— AVAILABLE RECORDS —
--- START ---
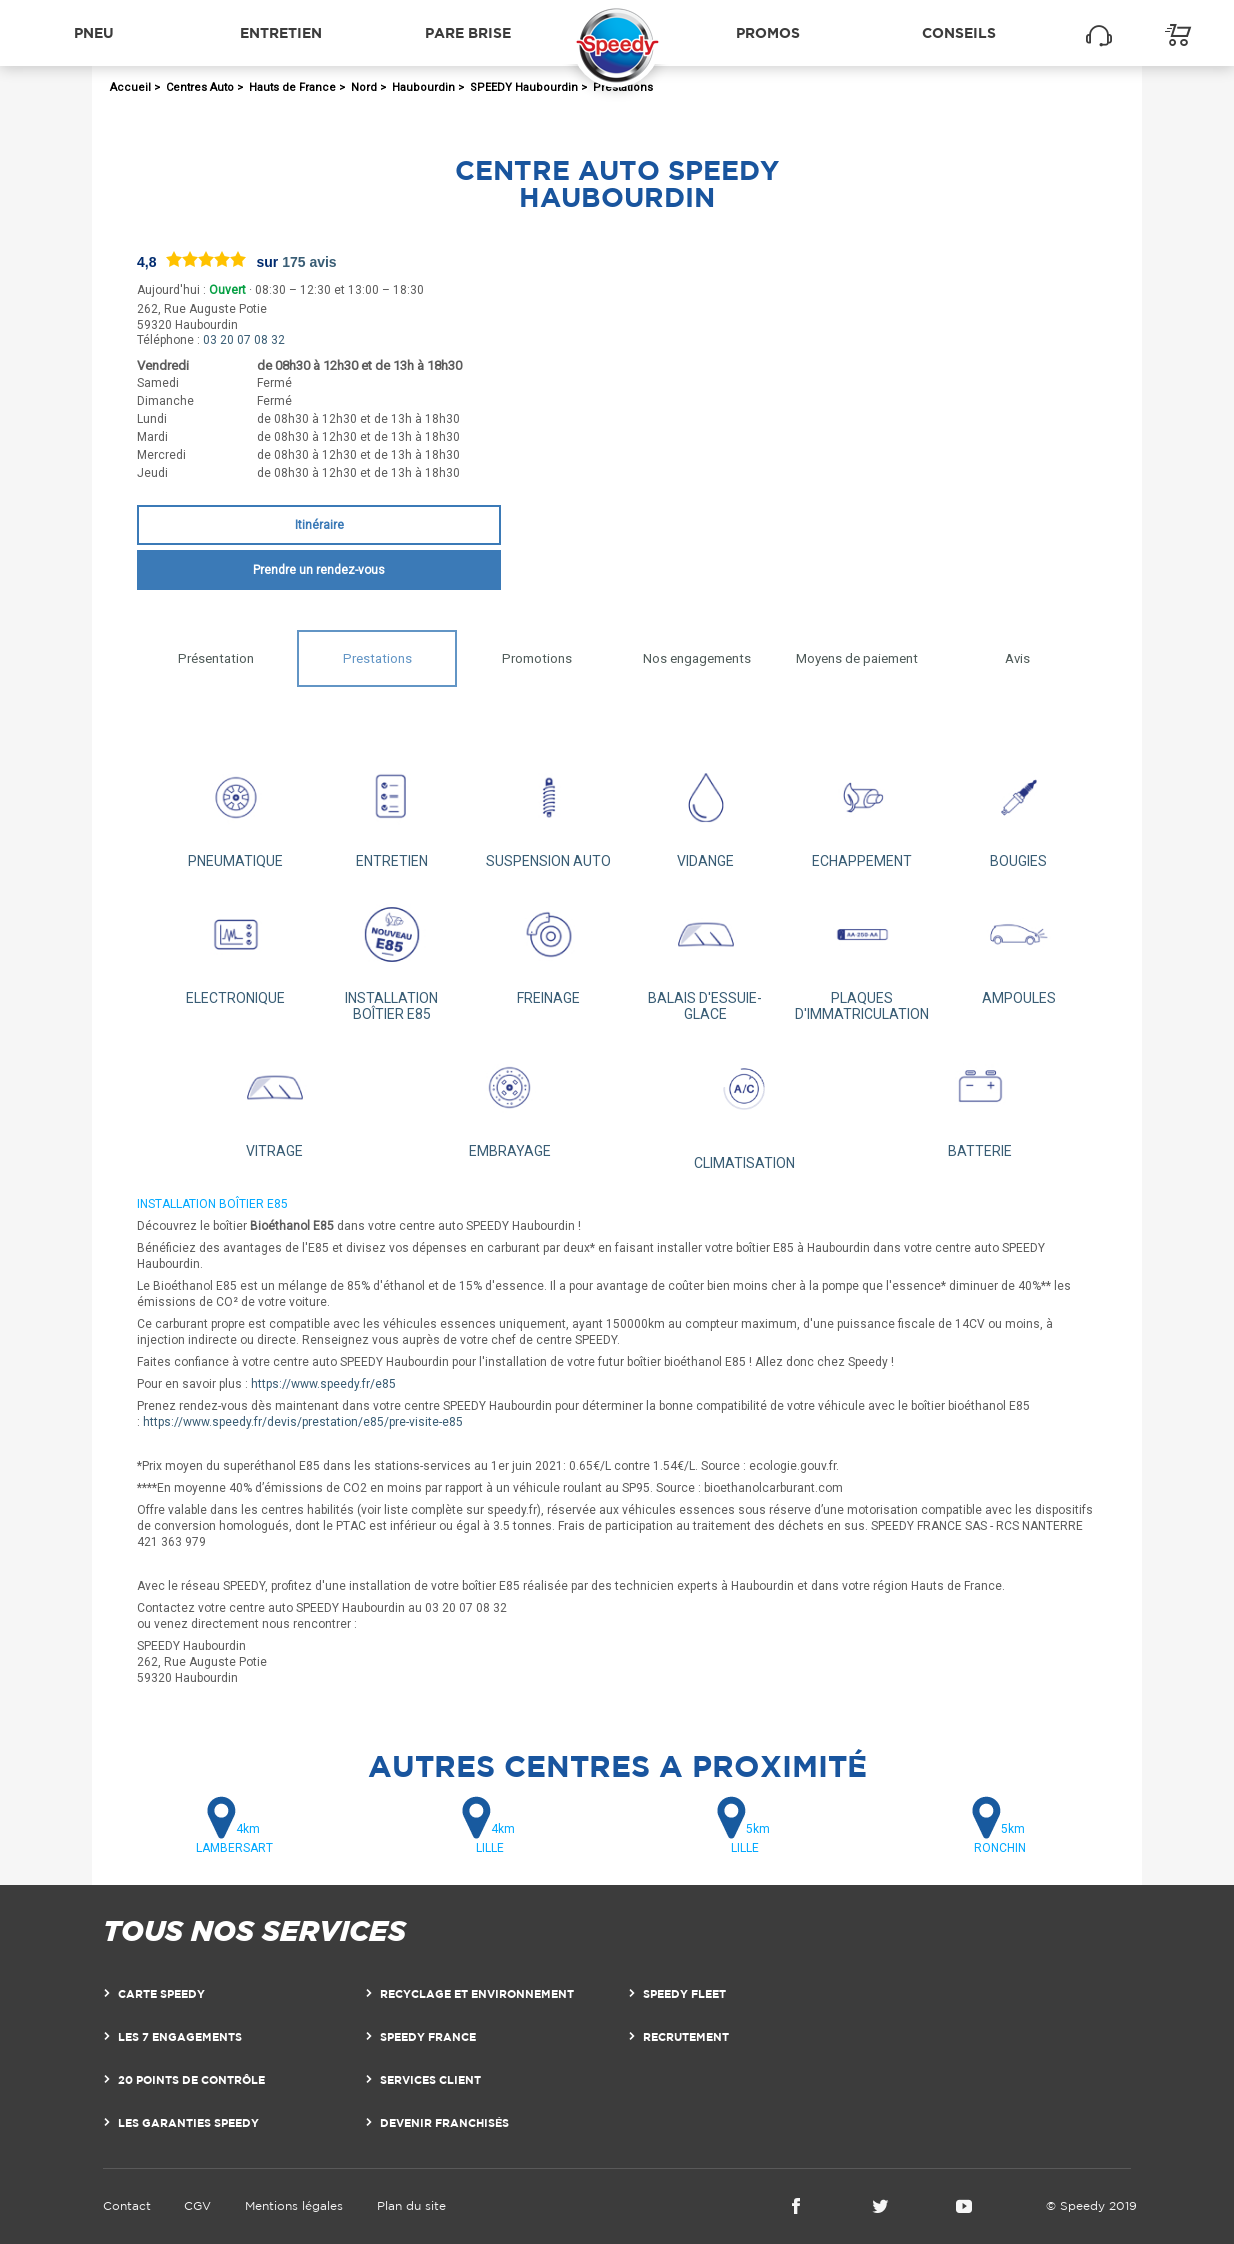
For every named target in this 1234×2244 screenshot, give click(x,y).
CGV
--- END ---
--- START ---
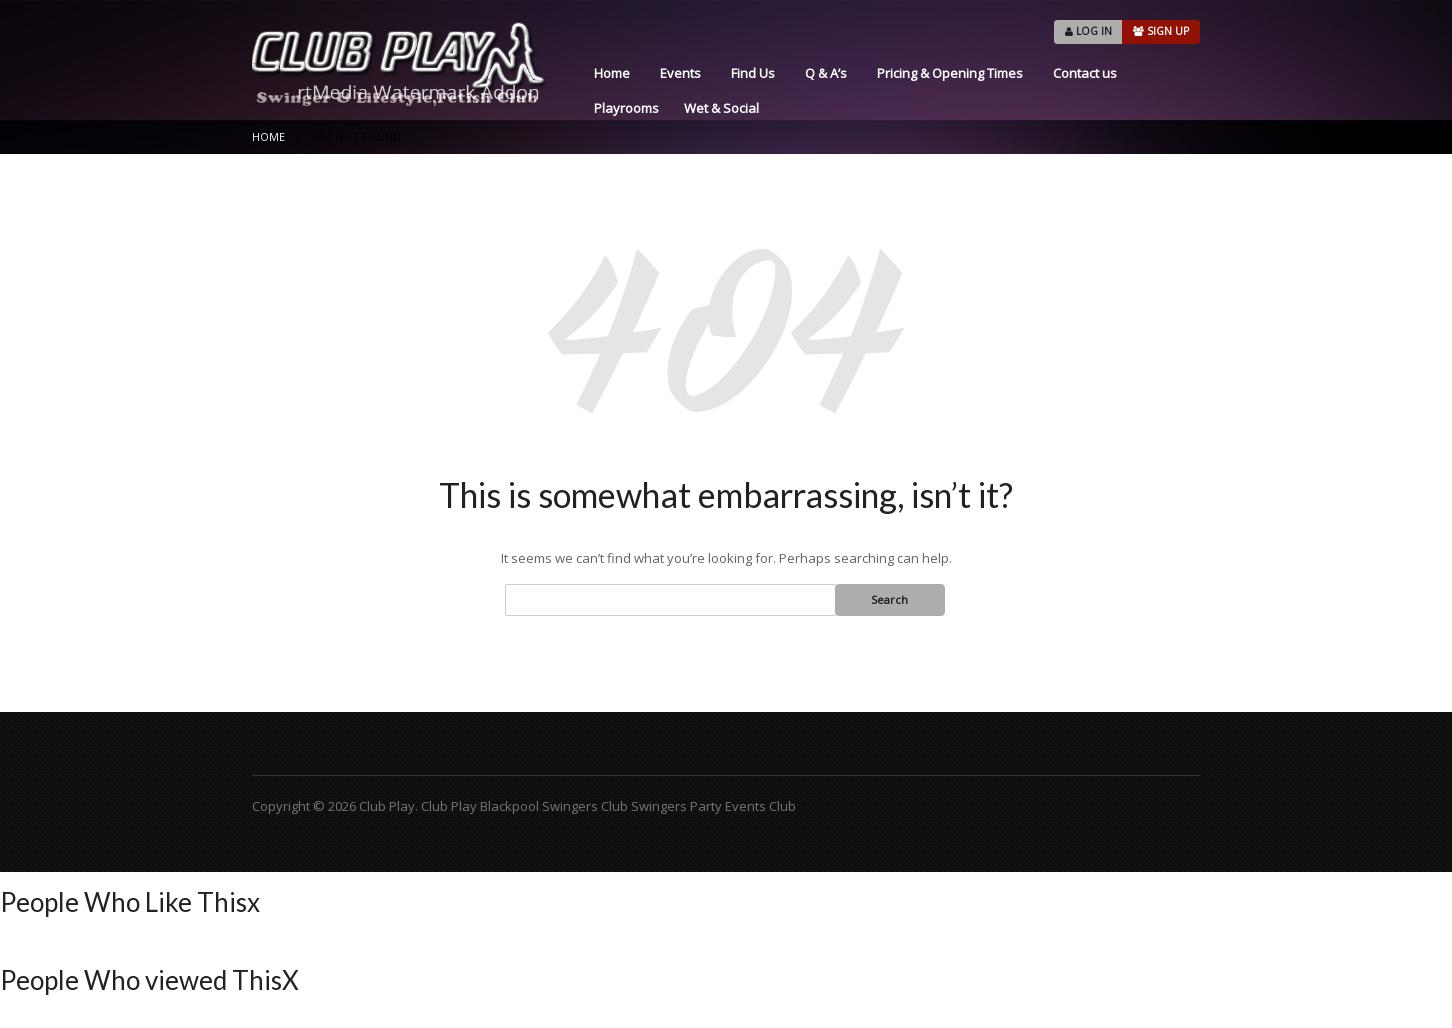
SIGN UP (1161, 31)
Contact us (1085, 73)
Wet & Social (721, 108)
--- END ---
--- START ---
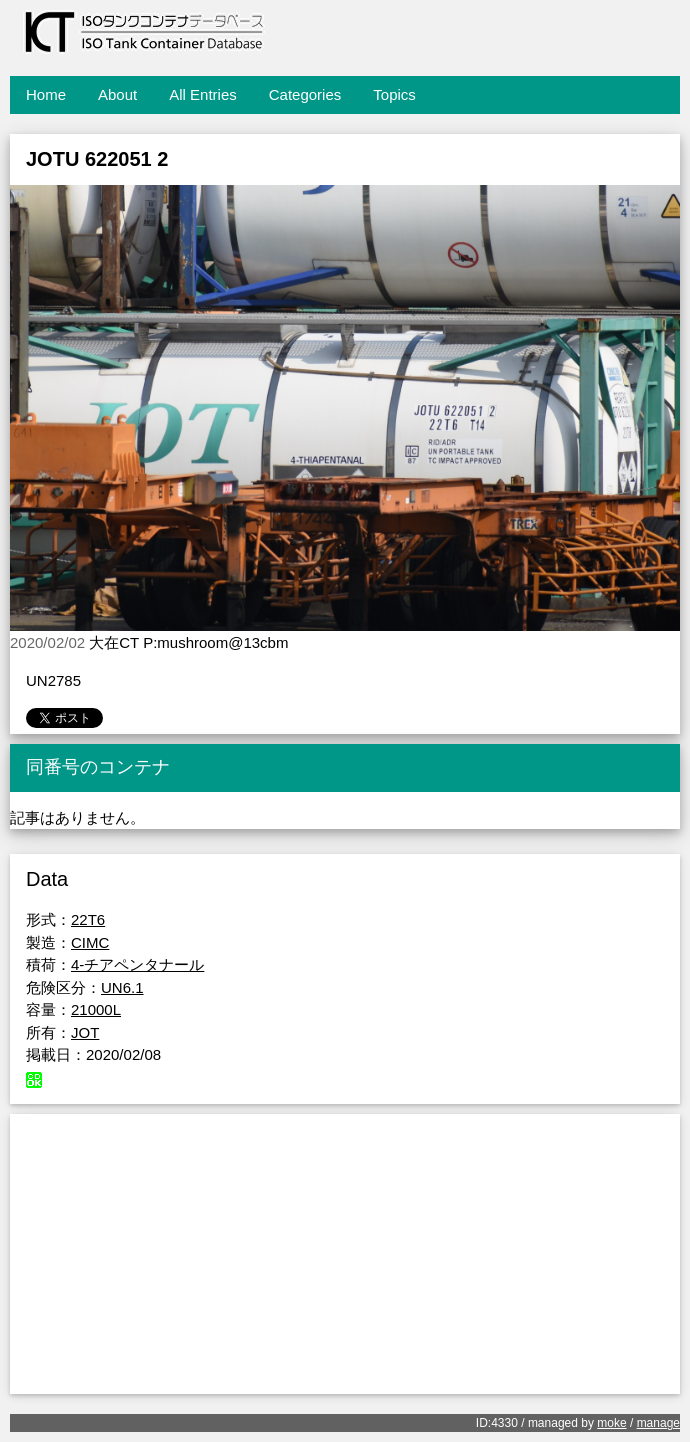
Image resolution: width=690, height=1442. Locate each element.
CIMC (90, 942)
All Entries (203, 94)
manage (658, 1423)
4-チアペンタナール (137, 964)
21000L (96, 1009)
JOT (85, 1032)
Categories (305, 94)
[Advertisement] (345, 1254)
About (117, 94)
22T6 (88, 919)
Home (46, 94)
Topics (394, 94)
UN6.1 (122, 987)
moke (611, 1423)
--- END ---
— WHAT TO DO —
Using the material above, transcribe exactly the lines from the line with "All Entries (203, 94)" to the line with "moke (611, 1423)"; both count, and nothing else goes in.

— TASK RESPONSE —
All Entries (203, 94)
manage (658, 1423)
4-チアペンタナール (137, 964)
21000L (96, 1009)
JOT (85, 1032)
Categories (305, 94)
[Advertisement] (345, 1254)
About (117, 94)
22T6 (88, 919)
Home (46, 94)
Topics (394, 94)
UN6.1 (122, 987)
moke (611, 1423)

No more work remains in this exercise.